This week on Dezeen, Kengo Kuma's studio designed a blackened-wood chicken coop in Mexico, while Airbnb's co-founder declared that "travel as we knew it is over".
Kengo Kuma and Associates built the coop at the Casa Wabi arts foundation in Puerto Escondido, Mexico, for chickens that will provide eggs for the community's residents. According to the studio the coop was designed to be like a collective housing project.
"For this project, we saw the interesting chance to develop a pavilion kind of project but with a really specific function for its inhabitants… that happens to be chickens!" said Kengo Kuma and Associates partner in charge Javier Villar Ruiz.
"We thought of conceiving this coop in a way that could relate to collective housing projects."
Following the publication of Kuma's coop, we rounded up five architect-designed homes for chickens from around the world. These included a modular coop in Turkey and a chicken house combined with a climbing frame in south Vietnam.
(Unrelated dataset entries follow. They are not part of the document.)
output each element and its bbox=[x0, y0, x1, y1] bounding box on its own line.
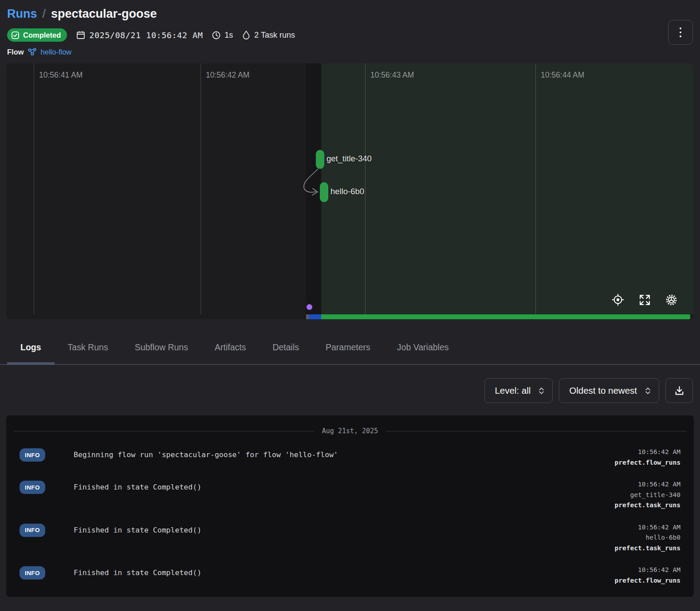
log-level-badge: INFO bbox=[20, 524, 45, 537]
run-datetime-value: 2025/08/21 10:56:42 AM bbox=[89, 31, 203, 40]
minimap-marker-dot[interactable] bbox=[307, 304, 312, 310]
log-entry: INFO Finished in state Completed() 10:56… bbox=[6, 517, 694, 560]
chevron-updown-icon bbox=[539, 387, 544, 395]
log-level-value: Level: all bbox=[495, 385, 531, 396]
log-message: Finished in state Completed() bbox=[74, 522, 606, 534]
run-datetime: 2025/08/21 10:56:42 AM bbox=[76, 30, 203, 40]
log-level-badge: INFO bbox=[20, 481, 45, 494]
log-timestamp: 10:56:42 AM bbox=[615, 522, 680, 533]
run-duration: 1s bbox=[212, 31, 233, 40]
flow-run-page: Runs / spectacular-goose Completed bbox=[0, 0, 700, 611]
task-bar-label[interactable]: hello-6b0 bbox=[330, 187, 364, 196]
log-logger-name: prefect.task_runs bbox=[615, 500, 680, 511]
download-logs-button[interactable] bbox=[665, 378, 693, 403]
flow-name-link[interactable]: hello-flow bbox=[41, 48, 72, 56]
gear-icon bbox=[665, 294, 678, 306]
task-run-icon bbox=[242, 30, 251, 40]
completed-check-icon bbox=[11, 31, 20, 39]
task-bar-label[interactable]: get_title-340 bbox=[326, 154, 372, 164]
log-entry: INFO Beginning flow run 'spectacular-goo… bbox=[6, 441, 694, 474]
log-entry: INFO Finished in state Completed() 10:56… bbox=[6, 474, 694, 517]
status-label: Completed bbox=[23, 31, 61, 39]
tab-artifacts[interactable]: Artifacts bbox=[201, 332, 259, 364]
crosshair-icon bbox=[611, 293, 625, 306]
more-actions-button[interactable] bbox=[668, 20, 693, 45]
chevron-updown-icon bbox=[645, 387, 651, 395]
download-icon bbox=[674, 385, 685, 396]
log-entry-meta: 10:56:42 AM get_title-340 prefect.task_r… bbox=[615, 479, 680, 511]
log-level-badge: INFO bbox=[20, 566, 45, 580]
calendar-icon bbox=[76, 30, 86, 40]
log-task-name: hello-6b0 bbox=[615, 533, 680, 543]
breadcrumb-separator: / bbox=[43, 7, 46, 21]
minimap-blue-segment[interactable] bbox=[309, 314, 321, 319]
log-entry-meta: 10:56:42 AM hello-6b0 prefect.task_runs bbox=[615, 522, 680, 554]
task-run-timeline[interactable]: 10:56:41 AM 10:56:42 AM 10:56:43 AM 10:5… bbox=[6, 63, 694, 319]
timeline-settings-button[interactable] bbox=[665, 294, 678, 306]
kebab-icon bbox=[680, 27, 681, 29]
run-meta-row: Completed 2025/08/21 10:56:42 AM 1s bbox=[7, 28, 693, 42]
tick-label: 10:56:44 AM bbox=[541, 70, 584, 80]
tab-details[interactable]: Details bbox=[259, 332, 312, 364]
log-timestamp: 10:56:42 AM bbox=[615, 479, 680, 490]
log-sort-value: Oldest to newest bbox=[569, 385, 637, 396]
log-level-badge: INFO bbox=[20, 448, 45, 462]
tab-job-variables[interactable]: Job Variables bbox=[384, 332, 462, 364]
log-entry-meta: 10:56:42 AM prefect.flow_runs bbox=[615, 447, 680, 468]
log-message: Finished in state Completed() bbox=[74, 479, 606, 491]
log-logger-name: prefect.flow_runs bbox=[615, 576, 680, 586]
gridline bbox=[34, 63, 34, 314]
gridline bbox=[535, 63, 536, 314]
log-task-name: get_title-340 bbox=[615, 490, 680, 501]
log-logger-name: prefect.flow_runs bbox=[615, 458, 680, 468]
log-filter-row: Level: all Oldest to newest bbox=[7, 378, 693, 403]
log-message: Beginning flow run 'spectacular-goose' f… bbox=[74, 447, 606, 459]
detail-tabs: Logs Task Runs Subflow Runs Artifacts De… bbox=[0, 332, 700, 365]
clock-icon bbox=[212, 31, 221, 40]
log-logger-name: prefect.task_runs bbox=[615, 543, 680, 554]
log-level-select[interactable]: Level: all bbox=[484, 378, 553, 403]
log-date-label: Aug 21st, 2025 bbox=[322, 427, 378, 435]
log-timestamp: 10:56:42 AM bbox=[615, 447, 680, 458]
log-entry-meta: 10:56:42 AM prefect.flow_runs bbox=[615, 565, 680, 586]
tick-label: 10:56:41 AM bbox=[39, 70, 83, 80]
tick-label: 10:56:42 AM bbox=[206, 70, 249, 80]
page-header: Runs / spectacular-goose Completed bbox=[0, 0, 700, 56]
gridline bbox=[365, 63, 366, 314]
tab-subflow-runs[interactable]: Subflow Runs bbox=[122, 332, 201, 364]
breadcrumb-runs-link[interactable]: Runs bbox=[7, 7, 37, 21]
task-run-count-value: 2 Task runs bbox=[254, 31, 295, 40]
log-list-card: Aug 21st, 2025 INFO Beginning flow run '… bbox=[6, 415, 694, 597]
run-duration-value: 1s bbox=[224, 31, 233, 40]
log-entry: INFO Finished in state Completed() 10:56… bbox=[6, 559, 694, 591]
page-title: spectacular-goose bbox=[51, 7, 157, 21]
task-run-count: 2 Task runs bbox=[242, 30, 295, 40]
breadcrumb: Runs / spectacular-goose bbox=[7, 7, 693, 21]
flow-label: Flow bbox=[7, 48, 24, 56]
tab-logs[interactable]: Logs bbox=[7, 332, 55, 364]
log-date-separator: Aug 21st, 2025 bbox=[6, 427, 694, 441]
log-message: Finished in state Completed() bbox=[74, 565, 606, 577]
log-sort-select[interactable]: Oldest to newest bbox=[559, 378, 659, 403]
flow-run-span-region bbox=[321, 63, 694, 314]
log-timestamp: 10:56:42 AM bbox=[615, 565, 680, 576]
task-bar-hello[interactable] bbox=[320, 182, 328, 202]
recenter-button[interactable] bbox=[611, 293, 625, 306]
tab-parameters[interactable]: Parameters bbox=[312, 332, 384, 364]
flow-row: Flow hello-flow bbox=[7, 47, 693, 56]
tab-task-runs[interactable]: Task Runs bbox=[55, 332, 122, 364]
tick-label: 10:56:43 AM bbox=[370, 70, 414, 80]
timeline-controls bbox=[611, 293, 678, 306]
gridline bbox=[201, 63, 201, 314]
expand-icon bbox=[639, 294, 651, 306]
status-badge: Completed bbox=[7, 28, 67, 42]
minimap-flow-span-bar[interactable] bbox=[321, 314, 690, 319]
flow-icon bbox=[28, 47, 37, 56]
fullscreen-button[interactable] bbox=[639, 294, 651, 306]
task-bar-get-title[interactable] bbox=[316, 150, 324, 169]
Continuing the chicken theme, Architecture studio Goldsmith revealed its design a floating chicken and cress farm, which is set to be built in the dockland area of Rotterdam.
As the impact of the coronavirus pandemic continues to be felt across the world Airbnb co-founder Brian Chesky said that travel and tourism will be changed forever.
"Travel as we knew it is over," Chesky told American news channel CNBC. "It doesn't mean travel is over, just the travel we knew is over, and it's never coming back."
Continuing its #architecturefromhome initiative to entertain and educate children during the pandemic, UK architecture studio Foster + Partners released an illustrated online book called the The Flying Gherkin.
The book stars the studio's Stirling Prize-winning Gherkin skyscraper leaving London and flying around the world to visit other buildings designed by Foster + Partners.
In architecture news, Safdie Architects revealed The Crystal skybridge, which connects four 250-metre-tall skyscrapers at its Raffles City Chongqing complex in China.
The 300-metre-long, steel and glass structure was described by Safdie Architects as a "horizontal skyscraper".
Six international universities exhibited school shows during week eleven of Dezeen's Virtual Design Festival, including Aalto University in Finland and Falmouth University in the UK.
Aalto University's showcase featured a broad range of projects, such as ceramic furniture design and a masterplan that imagines human activity condensed to a city, while Falmouth University hosted three individual exhibitions dedicated to its BA Architecture, Interior Design and Sustainable Product Design courses.
Popular projects on Dezeen this week include a minimalist off-grid cabin in Tasmania designed by Maguire + Devin, a group of pentagonal cabins that overlook a glacier in Norway by Snøhetta and a house in Bratislava with rustic brick interiors designed by Martin Skoček.